== ASSIGNMENT ==
Type out every line below exactly as it reads.

== PROVIDED RECORDS ==

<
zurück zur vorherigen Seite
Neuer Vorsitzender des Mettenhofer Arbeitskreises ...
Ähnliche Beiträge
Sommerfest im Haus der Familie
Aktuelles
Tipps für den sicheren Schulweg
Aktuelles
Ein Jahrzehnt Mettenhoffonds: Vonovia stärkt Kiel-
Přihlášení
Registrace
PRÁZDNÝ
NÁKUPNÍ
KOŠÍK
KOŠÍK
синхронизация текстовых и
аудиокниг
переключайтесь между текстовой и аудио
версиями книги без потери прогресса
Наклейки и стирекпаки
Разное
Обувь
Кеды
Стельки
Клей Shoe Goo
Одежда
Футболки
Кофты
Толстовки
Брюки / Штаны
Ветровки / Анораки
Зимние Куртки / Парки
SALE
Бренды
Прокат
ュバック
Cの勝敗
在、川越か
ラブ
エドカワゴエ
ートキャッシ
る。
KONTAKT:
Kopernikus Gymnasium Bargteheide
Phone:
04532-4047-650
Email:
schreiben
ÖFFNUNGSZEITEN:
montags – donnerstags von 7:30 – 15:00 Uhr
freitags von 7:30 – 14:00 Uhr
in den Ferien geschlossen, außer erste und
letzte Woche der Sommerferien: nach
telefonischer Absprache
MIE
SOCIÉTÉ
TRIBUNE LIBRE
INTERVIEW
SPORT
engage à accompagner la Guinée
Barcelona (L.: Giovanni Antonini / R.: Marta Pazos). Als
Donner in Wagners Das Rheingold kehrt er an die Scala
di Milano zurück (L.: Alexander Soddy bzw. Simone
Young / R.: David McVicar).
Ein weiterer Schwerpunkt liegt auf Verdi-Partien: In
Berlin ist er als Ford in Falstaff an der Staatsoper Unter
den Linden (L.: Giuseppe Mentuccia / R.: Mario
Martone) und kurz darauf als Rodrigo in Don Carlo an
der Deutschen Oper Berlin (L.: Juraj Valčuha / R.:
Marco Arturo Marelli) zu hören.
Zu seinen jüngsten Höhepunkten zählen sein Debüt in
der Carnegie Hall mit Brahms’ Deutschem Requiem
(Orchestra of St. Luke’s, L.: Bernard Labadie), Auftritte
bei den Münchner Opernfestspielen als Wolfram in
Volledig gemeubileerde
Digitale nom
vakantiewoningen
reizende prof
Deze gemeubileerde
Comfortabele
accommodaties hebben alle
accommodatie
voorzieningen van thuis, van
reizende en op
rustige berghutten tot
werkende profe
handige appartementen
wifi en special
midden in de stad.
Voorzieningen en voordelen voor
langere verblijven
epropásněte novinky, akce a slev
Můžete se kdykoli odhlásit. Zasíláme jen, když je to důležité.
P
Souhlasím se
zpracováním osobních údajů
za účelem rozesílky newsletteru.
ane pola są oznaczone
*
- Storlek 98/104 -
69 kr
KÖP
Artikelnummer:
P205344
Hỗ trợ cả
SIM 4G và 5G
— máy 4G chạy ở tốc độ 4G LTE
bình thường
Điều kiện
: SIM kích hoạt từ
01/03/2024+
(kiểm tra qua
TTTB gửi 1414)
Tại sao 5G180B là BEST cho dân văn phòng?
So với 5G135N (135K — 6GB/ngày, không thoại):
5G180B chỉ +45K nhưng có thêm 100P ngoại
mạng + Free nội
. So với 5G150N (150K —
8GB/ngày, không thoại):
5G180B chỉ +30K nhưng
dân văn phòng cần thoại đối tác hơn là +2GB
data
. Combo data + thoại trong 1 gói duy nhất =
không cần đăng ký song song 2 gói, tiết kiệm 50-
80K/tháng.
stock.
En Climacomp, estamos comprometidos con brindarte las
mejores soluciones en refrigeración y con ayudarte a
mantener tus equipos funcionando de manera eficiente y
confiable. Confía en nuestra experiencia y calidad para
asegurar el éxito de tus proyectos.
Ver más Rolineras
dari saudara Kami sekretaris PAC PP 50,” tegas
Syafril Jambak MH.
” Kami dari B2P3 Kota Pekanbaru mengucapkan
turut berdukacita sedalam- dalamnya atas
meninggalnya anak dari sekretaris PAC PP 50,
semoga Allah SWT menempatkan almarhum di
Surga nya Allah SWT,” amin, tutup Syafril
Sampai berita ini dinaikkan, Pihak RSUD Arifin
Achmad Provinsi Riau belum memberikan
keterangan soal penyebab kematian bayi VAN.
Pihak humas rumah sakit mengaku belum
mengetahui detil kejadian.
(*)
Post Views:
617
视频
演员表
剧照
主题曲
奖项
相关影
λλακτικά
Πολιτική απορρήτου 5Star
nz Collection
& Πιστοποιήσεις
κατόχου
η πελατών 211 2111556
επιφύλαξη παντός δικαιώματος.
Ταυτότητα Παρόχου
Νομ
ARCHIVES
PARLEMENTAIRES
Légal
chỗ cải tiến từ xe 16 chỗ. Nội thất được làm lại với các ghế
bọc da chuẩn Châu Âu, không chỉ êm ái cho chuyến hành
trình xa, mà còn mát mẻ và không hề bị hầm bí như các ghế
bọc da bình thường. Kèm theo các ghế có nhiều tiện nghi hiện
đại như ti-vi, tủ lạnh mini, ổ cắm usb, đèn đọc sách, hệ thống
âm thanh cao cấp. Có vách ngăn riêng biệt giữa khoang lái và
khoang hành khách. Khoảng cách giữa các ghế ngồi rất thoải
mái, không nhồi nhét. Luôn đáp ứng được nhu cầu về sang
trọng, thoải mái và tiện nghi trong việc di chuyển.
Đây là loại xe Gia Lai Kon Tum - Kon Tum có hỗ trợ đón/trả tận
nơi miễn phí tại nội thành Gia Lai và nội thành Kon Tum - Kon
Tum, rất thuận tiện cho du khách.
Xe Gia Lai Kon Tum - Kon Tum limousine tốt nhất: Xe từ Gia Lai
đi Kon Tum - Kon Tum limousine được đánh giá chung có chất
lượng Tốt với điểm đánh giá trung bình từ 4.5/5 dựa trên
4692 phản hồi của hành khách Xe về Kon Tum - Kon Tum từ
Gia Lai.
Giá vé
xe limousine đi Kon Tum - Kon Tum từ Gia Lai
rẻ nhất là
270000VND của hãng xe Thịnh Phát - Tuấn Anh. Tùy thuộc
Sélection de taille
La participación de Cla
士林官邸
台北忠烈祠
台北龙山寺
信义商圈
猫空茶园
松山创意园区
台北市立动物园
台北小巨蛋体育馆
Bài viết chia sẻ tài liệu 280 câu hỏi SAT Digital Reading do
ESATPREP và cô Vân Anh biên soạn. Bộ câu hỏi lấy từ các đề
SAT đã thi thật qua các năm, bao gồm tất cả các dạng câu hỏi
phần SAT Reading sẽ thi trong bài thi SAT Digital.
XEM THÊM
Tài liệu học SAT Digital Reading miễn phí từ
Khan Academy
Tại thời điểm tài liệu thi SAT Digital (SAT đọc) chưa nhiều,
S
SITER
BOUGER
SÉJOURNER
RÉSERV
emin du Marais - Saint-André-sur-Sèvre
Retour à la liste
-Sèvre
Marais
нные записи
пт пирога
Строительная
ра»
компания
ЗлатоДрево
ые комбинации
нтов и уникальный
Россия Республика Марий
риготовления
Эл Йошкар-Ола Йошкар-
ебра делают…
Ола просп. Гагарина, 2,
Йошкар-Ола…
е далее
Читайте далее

== SOLUTION FOR THIS PROBLEM ==
<
zurück zur vorherigen Seite
Neuer Vorsitzender des Mettenhofer Arbeitskreises ...
Ähnliche Beiträge
Sommerfest im Haus der Familie
Aktuelles
Tipps für den sicheren Schulweg
Aktuelles
Ein Jahrzehnt Mettenhoffonds: Vonovia stärkt Kiel-
Přihlášení
Registrace
PRÁZDNÝ
NÁKUPNÍ
KOŠÍK
KOŠÍK
синхронизация текстовых и
аудиокниг
переключайтесь между текстовой и аудио
версиями книги без потери прогресса
Наклейки и стирекпаки
Разное
Обувь
Кеды
Стельки
Клей Shoe Goo
Одежда
Футболки
Кофты
Толстовки
Брюки / Штаны
Ветровки / Анораки
Зимние Куртки / Парки
SALE
Бренды
Прокат
ュバック
Cの勝敗
在、川越か
ラブ
エドカワゴエ
ートキャッシ
る。
KONTAKT:
Kopernikus Gymnasium Bargteheide
Phone:
04532-4047-650
Email:
schreiben
ÖFFNUNGSZEITEN:
montags – donnerstags von 7:30 – 15:00 Uhr
freitags von 7:30 – 14:00 Uhr
in den Ferien geschlossen, außer erste und
letzte Woche der Sommerferien: nach
telefonischer Absprache
MIE
SOCIÉTÉ
TRIBUNE LIBRE
INTERVIEW
SPORT
engage à accompagner la Guinée
Barcelona (L.: Giovanni Antonini / R.: Marta Pazos). Als
Donner in Wagners Das Rheingold kehrt er an die Scala
di Milano zurück (L.: Alexander Soddy bzw. Simone
Young / R.: David McVicar).
Ein weiterer Schwerpunkt liegt auf Verdi-Partien: In
Berlin ist er als Ford in Falstaff an der Staatsoper Unter
den Linden (L.: Giuseppe Mentuccia / R.: Mario
Martone) und kurz darauf als Rodrigo in Don Carlo an
der Deutschen Oper Berlin (L.: Juraj Valčuha / R.:
Marco Arturo Marelli) zu hören.
Zu seinen jüngsten Höhepunkten zählen sein Debüt in
der Carnegie Hall mit Brahms’ Deutschem Requiem
(Orchestra of St. Luke’s, L.: Bernard Labadie), Auftritte
bei den Münchner Opernfestspielen als Wolfram in
Volledig gemeubileerde
Digitale nom
vakantiewoningen
reizende prof
Deze gemeubileerde
Comfortabele
accommodaties hebben alle
accommodatie
voorzieningen van thuis, van
reizende en op
rustige berghutten tot
werkende profe
handige appartementen
wifi en special
midden in de stad.
Voorzieningen en voordelen voor
langere verblijven
epropásněte novinky, akce a slev
Můžete se kdykoli odhlásit. Zasíláme jen, když je to důležité.
P
Souhlasím se
zpracováním osobních údajů
za účelem rozesílky newsletteru.
ane pola są oznaczone
*
- Storlek 98/104 -
69 kr
KÖP
Artikelnummer:
P205344
Hỗ trợ cả
SIM 4G và 5G
— máy 4G chạy ở tốc độ 4G LTE
bình thường
Điều kiện
: SIM kích hoạt từ
01/03/2024+
(kiểm tra qua
TTTB gửi 1414)
Tại sao 5G180B là BEST cho dân văn phòng?
So với 5G135N (135K — 6GB/ngày, không thoại):
5G180B chỉ +45K nhưng có thêm 100P ngoại
mạng + Free nội
. So với 5G150N (150K —
8GB/ngày, không thoại):
5G180B chỉ +30K nhưng
dân văn phòng cần thoại đối tác hơn là +2GB
data
. Combo data + thoại trong 1 gói duy nhất =
không cần đăng ký song song 2 gói, tiết kiệm 50-
80K/tháng.
stock.
En Climacomp, estamos comprometidos con brindarte las
mejores soluciones en refrigeración y con ayudarte a
mantener tus equipos funcionando de manera eficiente y
confiable. Confía en nuestra experiencia y calidad para
asegurar el éxito de tus proyectos.
Ver más Rolineras
dari saudara Kami sekretaris PAC PP 50,” tegas
Syafril Jambak MH.
” Kami dari B2P3 Kota Pekanbaru mengucapkan
turut berdukacita sedalam- dalamnya atas
meninggalnya anak dari sekretaris PAC PP 50,
semoga Allah SWT menempatkan almarhum di
Surga nya Allah SWT,” amin, tutup Syafril
Sampai berita ini dinaikkan, Pihak RSUD Arifin
Achmad Provinsi Riau belum memberikan
keterangan soal penyebab kematian bayi VAN.
Pihak humas rumah sakit mengaku belum
mengetahui detil kejadian.
(*)
Post Views:
617
视频
演员表
剧照
主题曲
奖项
相关影
λλακτικά
Πολιτική απορρήτου 5Star
nz Collection
& Πιστοποιήσεις
κατόχου
η πελατών 211 2111556
επιφύλαξη παντός δικαιώματος.
Ταυτότητα Παρόχου
Νομ
ARCHIVES
PARLEMENTAIRES
Légal
chỗ cải tiến từ xe 16 chỗ. Nội thất được làm lại với các ghế
bọc da chuẩn Châu Âu, không chỉ êm ái cho chuyến hành
trình xa, mà còn mát mẻ và không hề bị hầm bí như các ghế
bọc da bình thường. Kèm theo các ghế có nhiều tiện nghi hiện
đại như ti-vi, tủ lạnh mini, ổ cắm usb, đèn đọc sách, hệ thống
âm thanh cao cấp. Có vách ngăn riêng biệt giữa khoang lái và
khoang hành khách. Khoảng cách giữa các ghế ngồi rất thoải
mái, không nhồi nhét. Luôn đáp ứng được nhu cầu về sang
trọng, thoải mái và tiện nghi trong việc di chuyển.
Đây là loại xe Gia Lai Kon Tum - Kon Tum có hỗ trợ đón/trả tận
nơi miễn phí tại nội thành Gia Lai và nội thành Kon Tum - Kon
Tum, rất thuận tiện cho du khách.
Xe Gia Lai Kon Tum - Kon Tum limousine tốt nhất: Xe từ Gia Lai
đi Kon Tum - Kon Tum limousine được đánh giá chung có chất
lượng Tốt với điểm đánh giá trung bình từ 4.5/5 dựa trên
4692 phản hồi của hành khách Xe về Kon Tum - Kon Tum từ
Gia Lai.
Giá vé
xe limousine đi Kon Tum - Kon Tum từ Gia Lai
rẻ nhất là
270000VND của hãng xe Thịnh Phát - Tuấn Anh. Tùy thuộc
Sélection de taille
La participación de Cla
士林官邸
台北忠烈祠
台北龙山寺
信义商圈
猫空茶园
松山创意园区
台北市立动物园
台北小巨蛋体育馆
Bài viết chia sẻ tài liệu 280 câu hỏi SAT Digital Reading do
ESATPREP và cô Vân Anh biên soạn. Bộ câu hỏi lấy từ các đề
SAT đã thi thật qua các năm, bao gồm tất cả các dạng câu hỏi
phần SAT Reading sẽ thi trong bài thi SAT Digital.
XEM THÊM
Tài liệu học SAT Digital Reading miễn phí từ
Khan Academy
Tại thời điểm tài liệu thi SAT Digital (SAT đọc) chưa nhiều,
S
SITER
BOUGER
SÉJOURNER
RÉSERV
emin du Marais - Saint-André-sur-Sèvre
Retour à la liste
-Sèvre
Marais
нные записи
пт пирога
Строительная
ра»
компания
ЗлатоДрево
ые комбинации
нтов и уникальный
Россия Республика Марий
риготовления
Эл Йошкар-Ола Йошкар-
ебра делают…
Ола просп. Гагарина, 2,
Йошкар-Ола…
е далее
Читайте далее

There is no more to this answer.